In 1980, when the impact hypothesis was proposed by Alvarez et al. (1980), McLean (1978) had already advocated Deccan volcanism as the most likely cause for the KTB mass extinction. This set the paleontologist Dewey McLean on a direct collision course with the father - son (physicist-geologist) team of Luis and Walter Alvarez. Most dinosaur experts at the time were highly skeptical and often critical of the impact hypothesis, because they could not reconcile the gradual decline evident in the fossil record with a sudden death by impact.  
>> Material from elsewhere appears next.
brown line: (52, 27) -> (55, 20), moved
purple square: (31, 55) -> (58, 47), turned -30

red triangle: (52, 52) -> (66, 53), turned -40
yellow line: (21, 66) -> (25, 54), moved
This resulted in one of the most bizarre and acrimonious personal attacks on the integrity of Dewey McLean and paleontologists in general. In an interview with the New York Times’ Malcolm Browne (January 19, 1988) Luis Alvarez said: “I don’t like to say bad things about paleontologists, but they’re really not very good scientists. They’re more like stamp collectors.” Of dinosaur expert William A. Clemens, his colleague at the University of California at Berkeley, he said his criticism can be dismissed on grounds of general incompetence. When asked about the charge that he had interfered with the academic promotion of Dr. McLean ( Luis Alvarez denied it, but added: “If the president of the college had asked me what I thought about Dewey McLean, I’d say he’s a weak sister. I thought he’d been knocked out of the ball game and had just disappeared, because nobody invites him to conferences anymore.”
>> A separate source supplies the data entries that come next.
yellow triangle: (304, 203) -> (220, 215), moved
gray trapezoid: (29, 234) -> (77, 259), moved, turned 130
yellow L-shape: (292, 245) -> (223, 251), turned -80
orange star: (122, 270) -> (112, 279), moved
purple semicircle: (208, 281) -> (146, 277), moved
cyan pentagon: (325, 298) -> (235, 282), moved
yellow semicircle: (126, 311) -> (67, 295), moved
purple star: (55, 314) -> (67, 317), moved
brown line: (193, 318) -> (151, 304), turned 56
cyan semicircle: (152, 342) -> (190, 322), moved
Luis Alvarez’s personal attacks went beyond paleontologists to anyone that disagreed with the impact hypothesis and especially those who offered Deccan volcanism as the alternative killing mechanism. Special invective was also reserved for geologists Charles B. Officer and Charles L. Drake and physicist Robert Jastrow at Dartmouth College who advocated intense volcanism and sea-level changes as likely cause for the Cretaceous-Tertiary boundary (KTB) mass extinction ( These personal attacks on opponents of the impact hypothesis during the 1980s scared away most scientists from contributing to the debate or entering the discussions. Deccan volcanism became one of the often unspoken elephants in the debate.

Despite the rancorous debate of the 1980s, the study of Deccan volcanism continued to be pursued and most actively by geophysicist Vincent Courtillot and his collaborators at the Physique du Globe de Paris. At the beginning, Courtillot advocated Deccan volcanism not as the alternative hypothesis to an impact, but as a contributing factor in addition to the impact (Courtillot et al., 1986, 1988). As evidence accumulated, the discussions gradually shifted towards volcanism as having the dominant long-term role in the mass extinction and the impact as the last straw that broke the dinosaurs back (Vandamme and Courtillot, 1992; Courtillot, 1999).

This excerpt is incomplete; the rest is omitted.